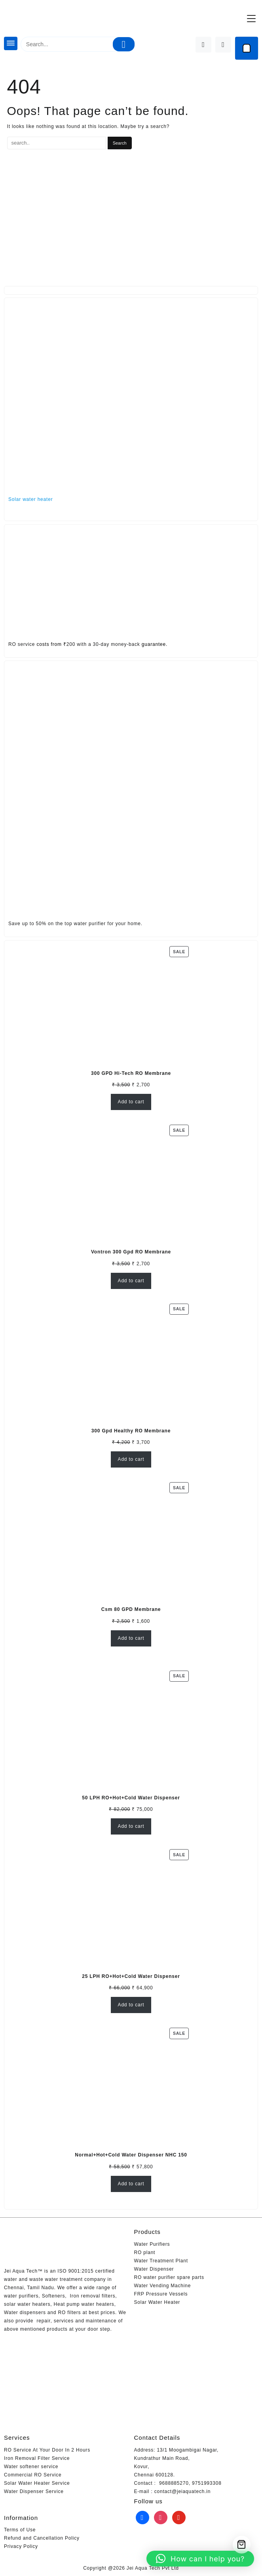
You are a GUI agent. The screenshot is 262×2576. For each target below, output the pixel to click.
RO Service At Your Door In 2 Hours (47, 2450)
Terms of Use (20, 2530)
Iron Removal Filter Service (37, 2458)
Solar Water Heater (157, 2302)
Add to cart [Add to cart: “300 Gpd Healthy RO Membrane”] (131, 1459)
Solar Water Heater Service (37, 2483)
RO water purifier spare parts (169, 2277)
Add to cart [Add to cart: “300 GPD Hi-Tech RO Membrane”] (131, 1102)
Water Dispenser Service (34, 2491)
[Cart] (246, 48)
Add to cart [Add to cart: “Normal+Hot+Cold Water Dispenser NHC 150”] (131, 2183)
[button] (200, 2559)
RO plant (145, 2252)
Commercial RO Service (33, 2475)
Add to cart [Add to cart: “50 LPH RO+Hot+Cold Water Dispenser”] (131, 1826)
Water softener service (31, 2466)
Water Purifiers (152, 2244)
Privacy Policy (21, 2546)
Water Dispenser (154, 2269)
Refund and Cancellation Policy (42, 2538)
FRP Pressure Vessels (161, 2294)
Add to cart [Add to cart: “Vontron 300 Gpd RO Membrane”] (131, 1280)
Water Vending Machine (162, 2285)
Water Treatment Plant (161, 2261)
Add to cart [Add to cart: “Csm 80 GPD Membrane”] (131, 1638)
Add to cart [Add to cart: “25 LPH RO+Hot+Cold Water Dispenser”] (131, 2005)
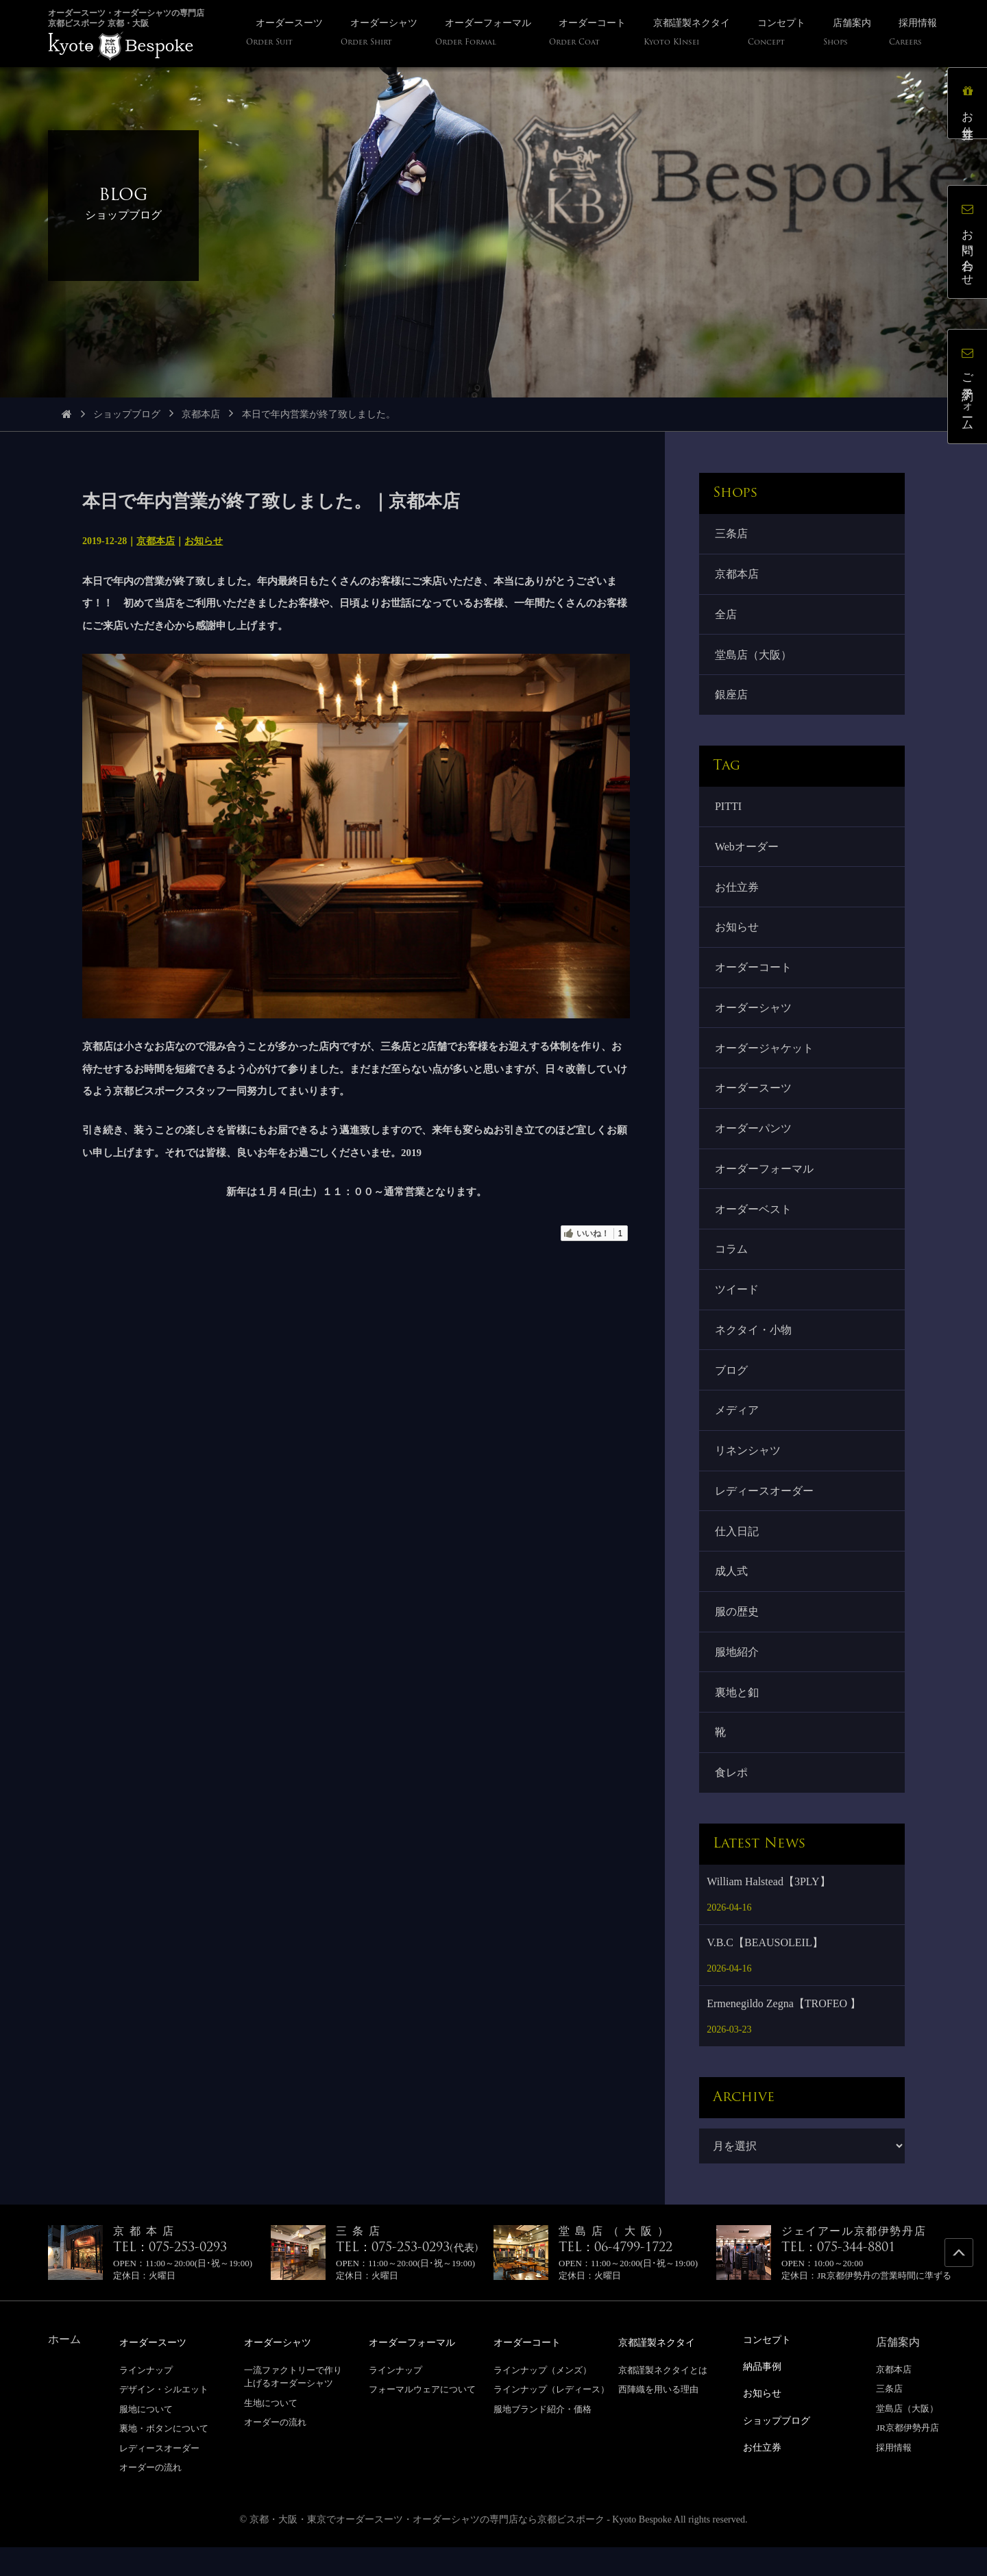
= = =
WHAT THE EXERCISE ASKS> The whole listing should be reproduced exactly. Images don't go in.

FINISHED EXERCISE>
You are a GUI agent. The screenshot is 262×2576. For each target below, output the pixel to click.
RO Service At Your Door In 2 Hours (47, 2450)
Terms of Use (20, 2530)
Iron Removal Filter Service (37, 2458)
Solar Water Heater (157, 2302)
Add to cart [Add to cart: “300 Gpd Healthy RO Membrane”] (131, 1459)
Solar Water Heater Service (37, 2483)
RO water purifier spare parts (169, 2277)
Add to cart [Add to cart: “300 GPD Hi-Tech RO Membrane”] (131, 1102)
Water Dispenser Service (34, 2491)
[Cart] (246, 48)
Add to cart [Add to cart: “Normal+Hot+Cold Water Dispenser NHC 150”] (131, 2183)
[button] (200, 2559)
RO plant (145, 2252)
Commercial RO Service (33, 2475)
Add to cart [Add to cart: “50 LPH RO+Hot+Cold Water Dispenser”] (131, 1826)
Water softener service (31, 2466)
Water Purifiers (152, 2244)
Privacy Policy (21, 2546)
Water Dispenser (154, 2269)
Refund and Cancellation Policy (42, 2538)
FRP Pressure Vessels (161, 2294)
Add to cart [Add to cart: “Vontron 300 Gpd RO Membrane”] (131, 1280)
Water Vending Machine (162, 2285)
Water Treatment Plant (161, 2261)
Add to cart [Add to cart: “Csm 80 GPD Membrane”] (131, 1638)
Add to cart [Add to cart: “25 LPH RO+Hot+Cold Water Dispenser”] (131, 2005)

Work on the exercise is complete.